● Required action
Only the text belongs in the answer: every line of the records below, transcribed exactly.
======== Records for this task
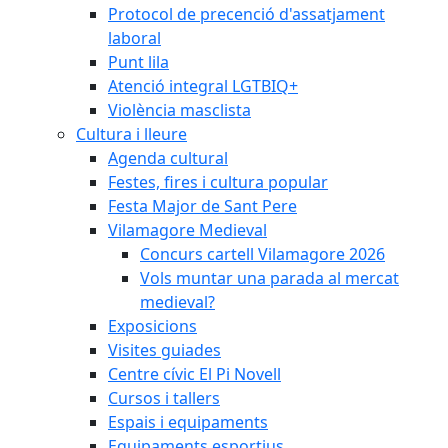
Protocol de precenció d'assatjament
laboral
Punt lila
Atenció integral LGTBIQ+
Violència masclista
Cultura i lleure
Agenda cultural
Festes, fires i cultura popular
Festa Major de Sant Pere
Vilamagore Medieval
Concurs cartell Vilamagore 2026
Vols muntar una parada al mercat
medieval?
Exposicions
Visites guiades
Centre cívic El Pi Novell
Cursos i tallers
Espais i equipaments
Equipaments esportius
================
● Completed task
Protocol de precenció d'assatjament
laboral
Punt lila
Atenció integral LGTBIQ+
Violència masclista
Cultura i lleure
Agenda cultural
Festes, fires i cultura popular
Festa Major de Sant Pere
Vilamagore Medieval
Concurs cartell Vilamagore 2026
Vols muntar una parada al mercat
medieval?
Exposicions
Visites guiades
Centre cívic El Pi Novell
Cursos i tallers
Espais i equipaments
Equipaments esportius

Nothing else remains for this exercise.